I wasn’t sure whether to write anything about the “network neutrality” issue, in part because my friend Rob Hyndman has done such a good job of covering the subject – particularly an overview of the current state of affairs in his latest post – but as usual I couldn’t resist 🙂 Verizon has reportedly filed documents with the Federal Communications Commission that say it plans to use as much as 80 per cent of its network for its own purposes. Everything else would get shoe-horned into the remainder (although Cynthia at IPDemocracy says it might not be as bad as it sounds, and it looks like Om Malik agrees).
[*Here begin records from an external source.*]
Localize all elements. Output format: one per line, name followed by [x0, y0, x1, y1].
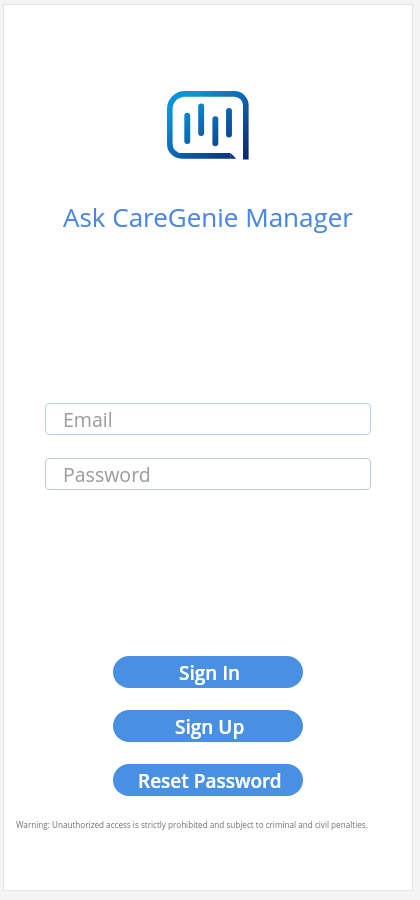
staticText: Ask CareGenie Manager [63, 199, 353, 234]
other: Ask CareGenie logo [165, 91, 249, 160]
staticText: Password [63, 461, 151, 488]
button[interactable]: Sign Up [113, 710, 303, 742]
staticText: Sign In [179, 660, 241, 686]
button[interactable]: Sign In [113, 656, 303, 688]
staticText: Email [63, 406, 113, 433]
button[interactable]: Email [45, 403, 371, 435]
staticText: Warning: Unauthorized access is strictly… [16, 819, 368, 830]
staticText: Sign Up [175, 714, 245, 740]
staticText: Reset Password [138, 768, 282, 794]
button[interactable]: Reset Password [113, 764, 303, 796]
button[interactable]: Password [45, 458, 371, 490]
This, of course, is just the latest step in a campaign by the major telcos to
strong-arm convince Internet companies such as Google and Yahoo to pay extra for delivery of their broadband content to consumers, a campaign that got its start with comments from Ed “pay up for those pipes” Whitacre of AT&T (formerly SBC) and Bill Smith of BellSouth. Why should they have to carry all that content on their networks, the telcos complain – why should Google make money from broadband and not share some of it with the carriers whose pipes they use?
As Mike at Techdirt notes, part of the problem is that the phone companies haven’t spent the money necessary to do all the things they want to do on their networks. The telcos made all kinds of promises about upgrades they planned to make – in return for which they got various concessions from the U.S. government – and then they never followed through, as telecom analyst Bruce Kushnick writes in a new book called The $200-Billion Broadband Scandal.
The big question is: Will the U.S. government allow the telcos to get away with this move, or will they step in to enforce some form of network neutrality? There used to be a concept called the “common carrier” principle, in which telcos were required to carry any and all voice traffic — that idea seems to have gone out the window.